— Action item —
Pictures stay out of the copy, which must hold exactly the lines from the one containing "Segment this screenshot: for" through the end of the material below.

— Exercise data —
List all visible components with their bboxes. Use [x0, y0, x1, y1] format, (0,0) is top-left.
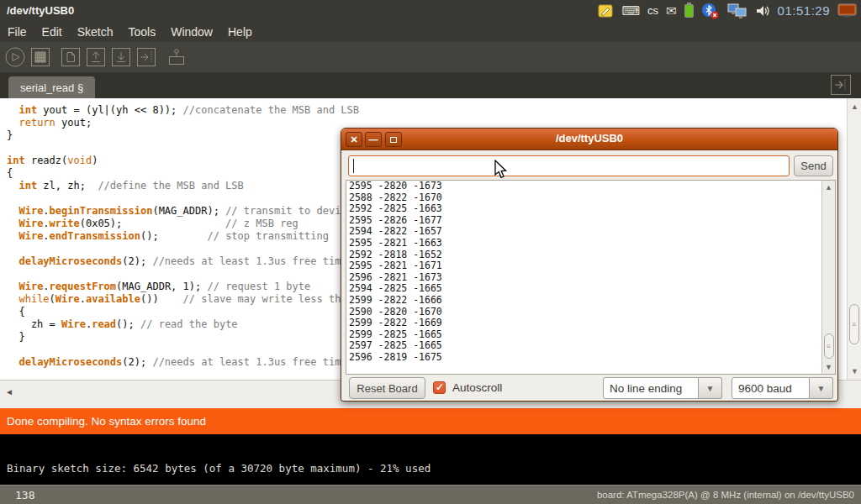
code-line: int yout = (yl|(yh << 8)); //concatenate… [7, 104, 847, 117]
verify-button[interactable] [4, 46, 26, 68]
serial-output[interactable]: 2595 -2820 -16732588 -2822 -16702592 -28… [346, 180, 836, 375]
reset-board-label: Reset Board [357, 382, 417, 395]
upload-right-arrow-icon [135, 46, 157, 68]
baud-dropdown-button[interactable]: ▼ [810, 377, 833, 399]
system-tray: ⌨ cs ✉ 01:51:29 [598, 0, 858, 21]
new-tab-icon [832, 76, 849, 93]
thumb-grip-icon: ≡ [853, 323, 857, 326]
baud-rate-value: 9600 baud [738, 382, 792, 395]
menu-edit[interactable]: Edit [34, 23, 70, 41]
serial-row: 2590 -2820 -1670 [346, 307, 835, 318]
compile-status-bar: Done compiling. No syntax errors found [0, 408, 861, 434]
serial-monitor-window: ✕ — /dev/ttyUSB0 Send 2595 -2820 -167325… [341, 128, 838, 402]
new-tab-button[interactable] [831, 75, 851, 95]
scroll-up-icon[interactable]: ▲ [848, 102, 861, 111]
thumb-grip-icon: ≡ [827, 345, 831, 348]
stop-button[interactable] [29, 46, 51, 68]
compile-status-message: Done compiling. No syntax errors found [7, 415, 206, 428]
network-icon[interactable] [727, 3, 747, 19]
send-button-label: Send [800, 160, 826, 172]
chevron-down-icon: ▼ [706, 384, 715, 393]
tabbar: serial_read § [0, 72, 861, 98]
serial-row: 2595 -2821 -1671 [346, 260, 835, 272]
open-sketch-button[interactable] [85, 46, 107, 68]
reset-board-button[interactable]: Reset Board [349, 377, 425, 399]
note-icon[interactable] [598, 3, 614, 18]
new-sketch-button[interactable] [60, 46, 82, 68]
console-text: Binary sketch size: 6542 bytes (of a 307… [7, 462, 430, 475]
serial-row: 2592 -2818 -1652 [346, 249, 835, 261]
baud-rate-select[interactable]: 9600 baud [732, 377, 810, 399]
menubar: File Edit Sketch Tools Window Help [0, 21, 861, 42]
autoscroll-label: Autoscroll [452, 381, 502, 394]
editor-vertical-scrollbar[interactable]: ▲ ≡ ▼ [847, 98, 861, 380]
battery-icon[interactable] [684, 4, 694, 18]
stop-icon [29, 46, 51, 68]
new-file-icon [60, 46, 82, 68]
serial-monitor-titlebar[interactable]: ✕ — /dev/ttyUSB0 [341, 129, 837, 150]
serial-monitor-controls: Reset Board Autoscroll No line ending ▼ … [341, 375, 837, 402]
console-output: Binary sketch size: 6542 bytes (of a 307… [0, 434, 861, 485]
line-ending-select[interactable]: No line ending [603, 377, 699, 399]
window-title: /dev/ttyUSB0 [7, 4, 74, 17]
board-info: board: ATmega328P(A) @ 8 MHz (internal) … [597, 490, 854, 500]
scroll-left-icon[interactable]: ◄ [5, 387, 13, 396]
save-down-arrow-icon [110, 46, 132, 68]
serial-row: 2594 -2825 -1665 [346, 283, 835, 295]
autoscroll-checkbox[interactable] [433, 381, 446, 394]
line-number: 138 [15, 489, 34, 501]
serial-row: 2595 -2821 -1663 [346, 238, 835, 249]
footer-statusbar: 138 board: ATmega328P(A) @ 8 MHz (intern… [0, 485, 861, 504]
tab-label: serial_read § [20, 81, 83, 94]
volume-icon[interactable] [755, 3, 770, 18]
open-up-arrow-icon [85, 46, 107, 68]
serial-monitor-button[interactable] [166, 46, 188, 68]
line-ending-value: No line ending [610, 382, 682, 395]
menu-window[interactable]: Window [163, 23, 220, 41]
serial-row: 2595 -2826 -1677 [346, 215, 835, 227]
editor-scroll-thumb[interactable]: ≡ [849, 304, 859, 344]
clock[interactable]: 01:51:29 [778, 3, 830, 18]
verify-icon [4, 46, 26, 68]
serial-row: 2599 -2822 -1666 [346, 295, 835, 307]
serial-output-scrollbar[interactable]: ▲ ≡ ▼ [821, 181, 835, 374]
line-ending-dropdown-button[interactable]: ▼ [699, 377, 722, 399]
chevron-down-icon: ▼ [817, 384, 826, 393]
toolbar [0, 42, 861, 72]
menu-tools[interactable]: Tools [121, 23, 164, 41]
serial-row: 2594 -2822 -1657 [346, 226, 835, 238]
mouse-cursor [493, 160, 508, 180]
scroll-down-icon[interactable]: ▼ [848, 367, 861, 375]
serial-row: 2596 -2821 -1673 [346, 272, 835, 284]
serial-row: 2597 -2825 -1665 [346, 340, 835, 352]
serial-monitor-title: /dev/ttyUSB0 [341, 132, 837, 144]
save-sketch-button[interactable] [110, 46, 132, 68]
serial-monitor-icon [166, 46, 188, 68]
send-button[interactable]: Send [794, 155, 833, 176]
serial-scroll-down-icon[interactable]: ▼ [822, 363, 835, 371]
serial-row: 2595 -2820 -1673 [346, 181, 835, 192]
mail-icon[interactable]: ✉ [666, 4, 677, 17]
desktop-titlebar: /dev/ttyUSB0 ⌨ cs ✉ 01:51:29 [0, 0, 861, 21]
serial-row: 2596 -2819 -1675 [346, 352, 835, 364]
text-caret [353, 159, 354, 173]
keyboard-icon[interactable]: ⌨ [621, 4, 640, 17]
serial-scroll-up-icon[interactable]: ▲ [822, 183, 835, 192]
serial-row: 2592 -2825 -1663 [346, 203, 835, 215]
serial-row: 2588 -2822 -1670 [346, 192, 835, 204]
serial-input-field[interactable] [348, 155, 790, 176]
menu-sketch[interactable]: Sketch [70, 23, 121, 41]
serial-row: 2599 -2822 -1669 [346, 318, 835, 329]
serial-scroll-thumb[interactable]: ≡ [824, 333, 834, 359]
upload-button[interactable] [135, 46, 157, 68]
menu-file[interactable]: File [0, 23, 34, 41]
serial-row: 2599 -2825 -1665 [346, 329, 835, 341]
keyboard-layout-indicator[interactable]: cs [647, 4, 658, 17]
tab-serial-read[interactable]: serial_read § [8, 76, 95, 98]
menu-help[interactable]: Help [220, 23, 260, 41]
bluetooth-icon[interactable] [701, 3, 720, 19]
power-session-icon[interactable] [837, 3, 858, 19]
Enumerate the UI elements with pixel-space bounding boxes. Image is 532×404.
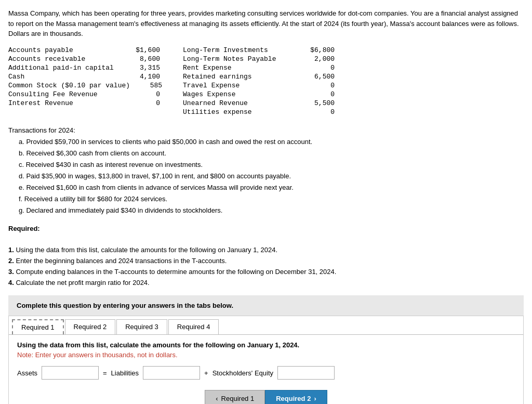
account-col-left: Accounts payable $1,600 Accounts receiva… [8,46,162,116]
account-value: 0 [134,90,160,98]
complete-box: Complete this question by entering your … [8,295,524,316]
account-name: Utilities expense [183,108,302,116]
tab-required-2[interactable]: Required 2 [65,319,116,334]
account-value: $1,600 [134,46,160,54]
next-button[interactable]: Required 2 › [265,390,327,404]
prev-button-label: Required 1 [221,395,255,402]
tab-required-4[interactable]: Required 4 [168,319,219,334]
account-name: Rent Expense [183,64,302,72]
chevron-right-icon: › [314,395,316,402]
account-name: Consulting Fee Revenue [8,90,128,98]
account-row: Travel Expense 0 [183,82,335,89]
tab-required-3[interactable]: Required 3 [116,319,167,334]
account-row: Unearned Revenue 5,500 [183,99,335,107]
account-name: Cash [8,73,128,81]
account-name: Retained earnings [183,73,302,81]
account-value: 6,500 [309,73,335,81]
tabs-container: Required 1 Required 2 Required 3 Require… [8,316,524,404]
equation-row: Assets = Liabilities + Stockholders' Equ… [17,366,515,380]
account-value: 2,000 [309,55,335,63]
assets-label: Assets [17,369,37,377]
account-row: Retained earnings 6,500 [183,73,335,81]
next-button-label: Required 2 [276,395,311,402]
account-row: Consulting Fee Revenue 0 [8,90,162,98]
account-value: 0 [309,82,335,89]
account-row: Long-Term Notes Payable 2,000 [183,55,335,63]
equals-sign: = [103,369,107,377]
account-name: Interest Revenue [8,99,128,107]
account-name: Common Stock ($0.10 par value) [8,82,130,89]
account-row: Utilities expense 0 [183,108,335,116]
required-item-4: 4. Calculate the net profit margin ratio… [8,278,524,289]
account-name: Accounts payable [8,46,128,54]
account-value: 3,315 [134,64,160,72]
transaction-item: g. Declared and immediately paid $340 in… [19,205,524,216]
account-value: 0 [309,108,335,116]
transactions-heading: Transactions for 2024: [8,125,524,136]
account-row: Wages Expense 0 [183,90,335,98]
account-name: Travel Expense [183,82,302,89]
account-name: Long-Term Notes Payable [183,55,302,63]
account-row: Accounts receivable 8,600 [8,55,162,63]
account-row: Additional paid-in capital 3,315 [8,64,162,72]
transactions-section: Transactions for 2024: a. Provided $59,7… [8,125,524,216]
account-row: Accounts payable $1,600 [8,46,162,54]
account-value: 585 [136,82,162,89]
transaction-item: c. Received $430 in cash as interest rev… [19,160,524,170]
account-name: Wages Expense [183,90,302,98]
account-value: 8,600 [134,55,160,63]
transaction-item: f. Received a utility bill for $680 for … [19,194,524,204]
account-row: Cash 4,100 [8,73,162,81]
liabilities-label: Liabilities [111,369,139,377]
liabilities-input[interactable] [143,366,200,380]
required-item-1: 1. Using the data from this list, calcul… [8,245,524,256]
account-name: Accounts receivable [8,55,128,63]
account-value: 0 [309,90,335,98]
transaction-item: e. Received $1,600 in cash from clients … [19,183,524,193]
intro-paragraph: Massa Company, which has been operating … [8,8,524,39]
equity-input[interactable] [277,366,335,380]
chevron-left-icon: ‹ [216,395,218,402]
required-heading: Required: [8,224,524,234]
tabs-row: Required 1 Required 2 Required 3 Require… [9,316,523,335]
transaction-item: b. Received $6,300 cash from clients on … [19,148,524,159]
equity-label: Stockholders' Equity [212,369,273,377]
account-row: Rent Expense 0 [183,64,335,72]
nav-buttons: ‹ Required 1 Required 2 › [17,390,515,404]
transaction-item: a. Provided $59,700 in services to clien… [19,137,524,147]
account-name: Additional paid-in capital [8,64,128,72]
transaction-item: d. Paid $35,900 in wages, $13,800 in tra… [19,171,524,181]
account-value: 0 [309,64,335,72]
required-item-3: 3. Compute ending balances in the T-acco… [8,267,524,278]
prev-button[interactable]: ‹ Required 1 [205,390,265,404]
account-name: Long-Term Investments [183,46,302,54]
account-value: 0 [134,99,160,107]
account-value: $6,800 [309,46,335,54]
required-item-2: 2. Enter the beginning balances and 2024… [8,256,524,267]
tab-instruction: Using the data from this list, calculate… [17,341,515,349]
required-section: Required: 1. Using the data from this li… [8,224,524,289]
account-row: Common Stock ($0.10 par value) 585 [8,82,162,89]
account-col-right: Long-Term Investments $6,800 Long-Term N… [183,46,335,116]
account-row: Long-Term Investments $6,800 [183,46,335,54]
account-value: 4,100 [134,73,160,81]
account-name: Unearned Revenue [183,99,302,107]
tab-content: Using the data from this list, calculate… [9,335,523,404]
plus-sign: + [204,369,208,377]
account-table: Accounts payable $1,600 Accounts receiva… [8,46,524,116]
tab-required-1[interactable]: Required 1 [12,319,64,334]
tab-note: Note: Enter your answers in thousands, n… [17,351,515,359]
assets-input[interactable] [42,366,99,380]
account-value: 5,500 [309,99,335,107]
account-row: Interest Revenue 0 [8,99,162,107]
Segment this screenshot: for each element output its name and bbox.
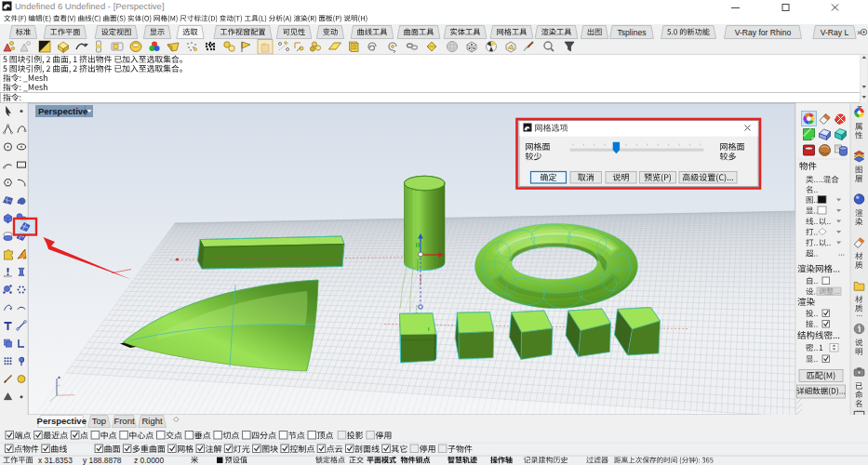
svg-text:V-Ray L: V-Ray L xyxy=(821,28,849,37)
svg-text:x 31.8353: x 31.8353 xyxy=(38,456,73,465)
svg-text:Perspective: Perspective xyxy=(38,106,87,116)
svg-text:Front: Front xyxy=(114,416,135,426)
svg-text:Right: Right xyxy=(141,416,163,426)
svg-text:z 0.0000: z 0.0000 xyxy=(134,456,164,465)
svg-text:y 188.8878: y 188.8878 xyxy=(83,456,122,465)
svg-text:V-Ray for Rhino: V-Ray for Rhino xyxy=(735,28,792,37)
svg-text:Top: Top xyxy=(92,416,106,426)
svg-text:Tsplines: Tsplines xyxy=(617,28,646,37)
svg-text:Perspective: Perspective xyxy=(37,416,87,426)
svg-text:Undefined 6 Undefined - [Persp: Undefined 6 Undefined - [Perspective] xyxy=(15,1,165,11)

— Solution to the exercise —
Segment this screenshot: for each element output its name and bbox.
svg-text:V-Ray L: V-Ray L xyxy=(821,28,849,37)
svg-text:x 31.8353: x 31.8353 xyxy=(38,456,73,465)
svg-text:Perspective: Perspective xyxy=(38,106,87,116)
svg-text:Front: Front xyxy=(114,416,135,426)
svg-text:Right: Right xyxy=(141,416,163,426)
svg-text:z 0.0000: z 0.0000 xyxy=(134,456,164,465)
svg-text:y 188.8878: y 188.8878 xyxy=(83,456,122,465)
svg-text:V-Ray for Rhino: V-Ray for Rhino xyxy=(735,28,792,37)
svg-text:Top: Top xyxy=(92,416,106,426)
svg-text:Tsplines: Tsplines xyxy=(617,28,646,37)
svg-text:Perspective: Perspective xyxy=(37,416,87,426)
svg-text:Undefined 6 Undefined - [Persp: Undefined 6 Undefined - [Perspective] xyxy=(15,1,165,11)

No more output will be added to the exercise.